Mr. Ford, a five-term Democratic congressman from Memphis now living in New York City, is considering challenging Sen. Kirsten Gillibrand, D-N.Y., in the Democratic primary there.
Some of the 39-year-old Mr. Ford's statements in New York have caused liberal groups to raise eyebrows.
A YouTube video from Brave New Films, the documentarians behind films about Fox News and Walmart, labels Mr. Ford as "Ann Coulter's favorite Democrat," in reference to the conservative commentator and author. It includes clips of Mr. Ford stating opposition to same-sex marriage and abortion.
The video closes with a picture of Mr. Ford and large text stating, "Share this video with every New Yorker you know."
ABOUT HAROLD FORD JR.
* Age: 39
* Served in Congress from 1997-2007
* Has served as chairman for Democratic Leadership Council since 2007
* Has been an analyst/contributor for Fox News and MSNBC
In addition, NARAL Pro-Choice New York has posted a video under the title "Harold Ford is not pro-choice."
Mr. Ford was unavailable to comment for this story, but in 2006, while running against Republican Bob Corker for an open U.S. Senate seat in the Volunteer State, he told the Chattanooga Times Free Press he is "pro-life."
"I don't know how you can't be pro-life," he said.
Asked to describe in what way he is "pro-life," Mr. Ford said, "I love children. I love making sure they get child care. I love making sure they get a good school to go to."

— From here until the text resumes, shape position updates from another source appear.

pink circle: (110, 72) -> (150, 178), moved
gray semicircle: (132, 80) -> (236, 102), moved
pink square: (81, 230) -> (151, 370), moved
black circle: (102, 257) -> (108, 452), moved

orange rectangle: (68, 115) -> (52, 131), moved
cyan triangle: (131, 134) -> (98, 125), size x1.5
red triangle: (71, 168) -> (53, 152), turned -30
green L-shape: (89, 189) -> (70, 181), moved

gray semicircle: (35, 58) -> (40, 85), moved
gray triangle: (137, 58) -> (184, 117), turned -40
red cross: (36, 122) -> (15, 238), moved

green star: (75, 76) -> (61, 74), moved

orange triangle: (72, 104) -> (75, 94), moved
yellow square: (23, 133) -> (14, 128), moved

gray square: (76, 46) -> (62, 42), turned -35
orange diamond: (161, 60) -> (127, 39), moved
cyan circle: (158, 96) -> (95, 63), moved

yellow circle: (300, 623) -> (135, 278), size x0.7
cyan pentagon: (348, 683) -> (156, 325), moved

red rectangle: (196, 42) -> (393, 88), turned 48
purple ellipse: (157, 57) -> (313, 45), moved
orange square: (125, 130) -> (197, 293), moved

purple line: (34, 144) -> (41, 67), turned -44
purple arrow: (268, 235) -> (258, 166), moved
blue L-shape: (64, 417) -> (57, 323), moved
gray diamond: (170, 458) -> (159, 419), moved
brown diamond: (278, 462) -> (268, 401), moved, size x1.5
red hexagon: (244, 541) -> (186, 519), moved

Earlier this month, Mr. Ford told the New York Daily news he would "have a hard time going to my mama's house and have a hard time going home to my wife's home, our home, if I were not pro-choice."
Also in a 2006 Times Free Press editorial board meeting, Mr. Ford referred to his opposition to same-sex marriage, stating he was "not a liberal."

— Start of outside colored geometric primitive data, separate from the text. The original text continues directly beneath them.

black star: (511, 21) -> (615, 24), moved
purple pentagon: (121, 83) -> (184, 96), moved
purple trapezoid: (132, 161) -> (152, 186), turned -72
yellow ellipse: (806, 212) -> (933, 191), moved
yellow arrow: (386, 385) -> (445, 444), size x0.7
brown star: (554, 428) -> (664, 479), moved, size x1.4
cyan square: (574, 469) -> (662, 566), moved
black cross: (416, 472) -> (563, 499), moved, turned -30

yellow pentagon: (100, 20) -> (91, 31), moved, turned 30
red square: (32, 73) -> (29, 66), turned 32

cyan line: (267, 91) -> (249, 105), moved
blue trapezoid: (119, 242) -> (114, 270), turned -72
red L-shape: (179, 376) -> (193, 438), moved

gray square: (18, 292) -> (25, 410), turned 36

"I don't deal with political labels," Mr. Ford said. "And if you do, I don't know how many liberals support the public display of the Ten Commandments, who are opposed to same-sex marriage, who don't support amnesty (for illegal immigrants), who believe in building a wall (between the United States and Mexico), and who head up the faith-based caucus in the Congress."
This month in an appearance on NBC's "Today" show, Mr. Ford said he has supported civil unions for same-sex couples since 1996.

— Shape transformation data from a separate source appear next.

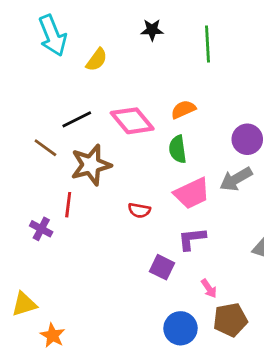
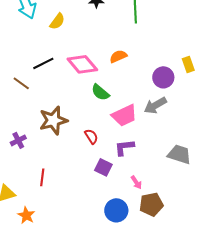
green semicircle: (178, 149) -> (100, 92), moved, turned -42
brown star: (91, 165) -> (53, 120), moved
red line: (68, 205) -> (42, 177), moved
red semicircle: (139, 210) -> (91, 136), moved, turned -133
purple cross: (41, 229) -> (18, 140), turned 35

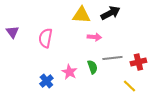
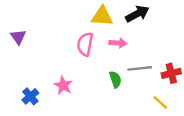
pink semicircle: (45, 38) -> (85, 44), moved
pink star: (69, 72) -> (63, 85), moved
blue cross: (46, 81) -> (30, 96), moved

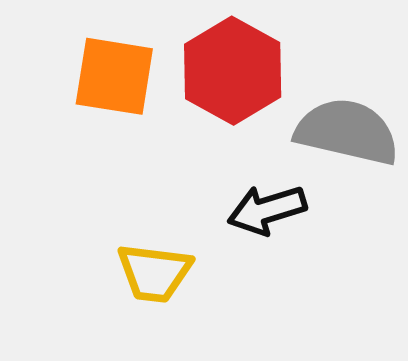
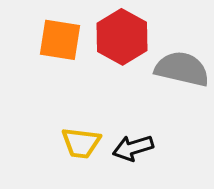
black arrow: (267, 210) -> (133, 148), moved

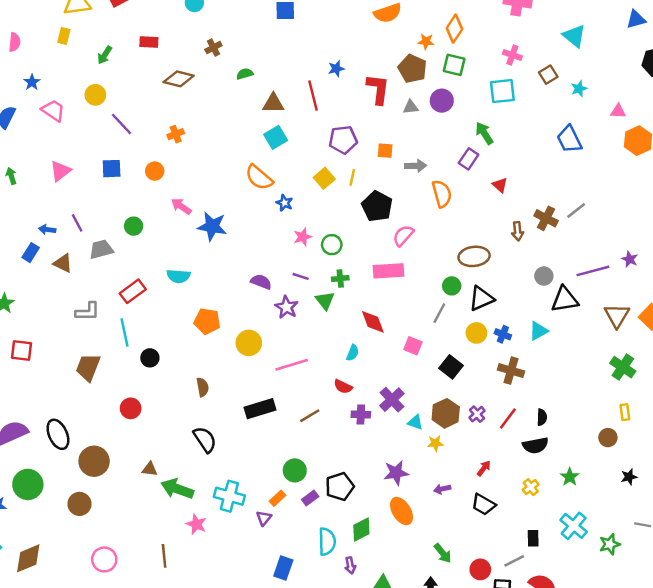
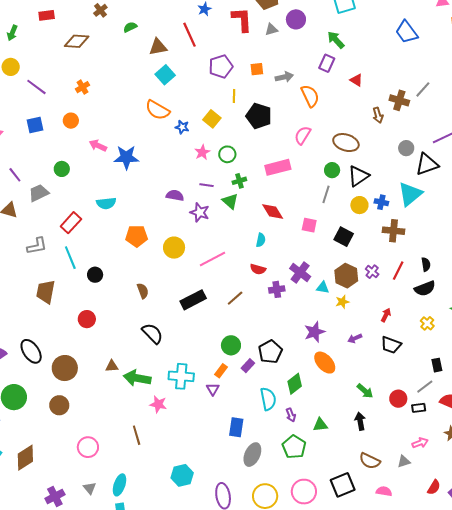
yellow square: (324, 178) -> (212, 119), moved
pink semicircle: (403, 235) -> (303, 135), moved
brown ellipse: (474, 256) -> (346, 143), turned 35
cyan triangle: (538, 331) -> (410, 194), size x1.5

"It's a fiction between the two," he said. "Believe me, my support of fairness and equality long existed before I moved to New York."
He said the only change in his position was in "the language."
Larry Sabato, director of the University of Virginia's Center for Politics, said it's clear Mr. Ford's positions have moved left since he lost the 2006 election to Sen. Corker and moved to New York.
"The charges are true," Dr. Sabato said. "He's willing to take that criticism because his likely opponent, Kirsten Gillibrand, did precisely the same thing."
Dr. Sabato said Sen. Gillibrand was a blue-dog Democrat in a conservative district in upstate New York but became "a whole lot more liberal" once she took a statewide seat.
Tennessee Democratic Party Chairman Chip Forrester earlier this month called Mr. Ford "a bold, independent and progressive leader."
"If you examine his record in Congress, it was pro-labor, pro-choice, pro-environment and pro-civil rights," he said.
Mr. Ford has said he will decide by the end of February whether to run in the Empire State, according to The New York Times. But the newspaper reported that friends of Mr. Ford said "he was more likely than not to enter the race, and that they expected a decision well before his self-imposed deadline."
Mr. Ford has taken a 30-day leave from his job as an executive at Bank of America as he travels across New York meeting with voters, the Times reported. He also has reserved FordforNewYork.com and other campaign Web sites, according to The Times.
One thing that seems to have been decided is that Mr. Ford probably won't seek office again in Tennessee, said Bob Swansbrough, a political science professor at the University of Tennessee at Chattanooga.
"I'd be very surprised to see him come back and make a bid," Dr. Swansbrough said.